Publication Date

April 2, 2018

Perspectives Section





José Manuel García, accompanied by a documentary filmmaking team, gets ready to enter the home he left in Cuba in 1980. José Manuel García/NFocusOn April 1, 1980, Hector Sanyustiz and four others, seeking political asylum, slammed a bus into the gates of the Peruvian Embassy in Havana, Cuba. Their actions precipitated what José Manuel García, associate professor of Spanish and Latin American studies at Florida Southern College, calls “one of the largest exoduses in modern history.” During the Mariel boatlift, over 125,000 Cuban citizens, disillusioned with life under Castro, boarded boats at the port of Mariel to emigrate to the United States. The six-month period, which rocked both Cuba and the United States, is the subject of García’s new book, Voices from Mariel: Oral Histories of the 1980 Cuban Boatlift (Univ. Press of Florida).

The work contains a comprehensive collection of witness testimonies of the event, including one from García himself. A “Marielito,” García fled Cuba with his family at the age of 13 and recalls traumatic memories of escaping the port and eventually settling in New Jersey. The book opens with a brief account of the events that led to the boatlift: following Sanyustiz’s actions, tens of thousands of Cuban political dissidents, fed up with food shortages, propaganda, and persecution, started camping out on the grounds of the Peruvian Embassy seeking asylum. In a surprise move, Castro decided to relieve the crisis by announcing that any Cuban who wanted to leave the island could do so; the announcement rippled through the country and outward, causing chaos.

“I wanted to show how the Marielitos are a diverse group of people from various social, religious, and professional backgrounds.”

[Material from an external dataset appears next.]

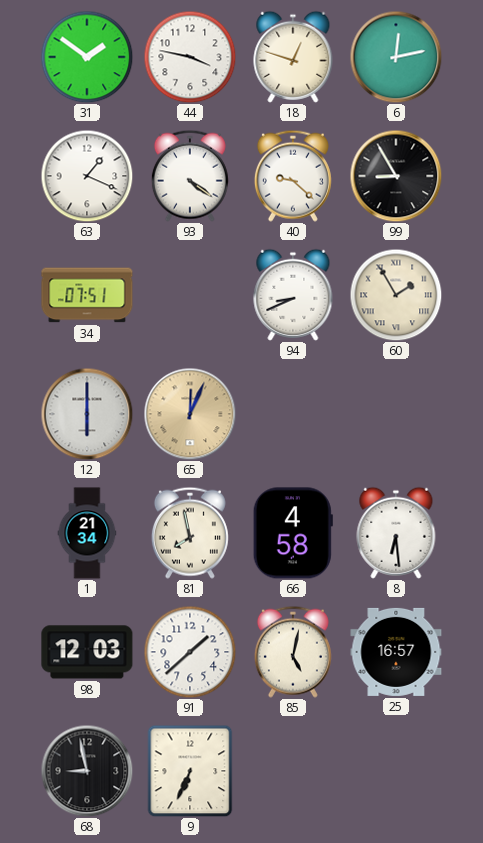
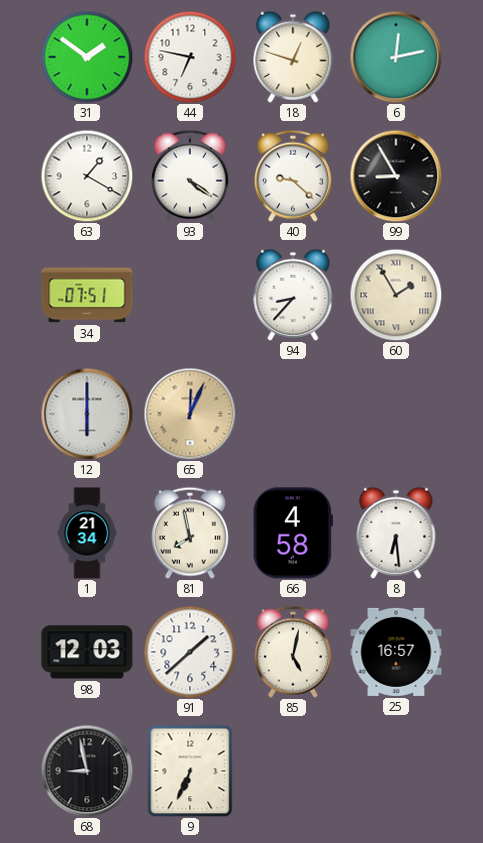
44: 3:47 -> 6:47
63: 1:19 -> 1:20
94: 8:41 -> 8:37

Almost immediately, the turbulent Florida Straits swelled with rafts and boats carrying refugees to Key West. As they waited for their chance to earn a spot on a departing boat, García’s family feared actos de repudio, or mob attacks, from their pro-Communist neighbors. The first boat the family boarded started taking water almost immediately after launch. Rescued by a neighboring shrimp boat also on its way to Florida, the family soon found itself crowded together with 200 other people in squalid conditions. In Voices from Mariel, García remembers that “it was impossible to sleep as everyone had to urinate and vomit in place.” Just as the passengers lost all hope of survival, the bright lights of a US Coast Guard boat appeared in the distance. “It was the realization of a dream I had envisioned for as long as I could remember,” García recalls in the book.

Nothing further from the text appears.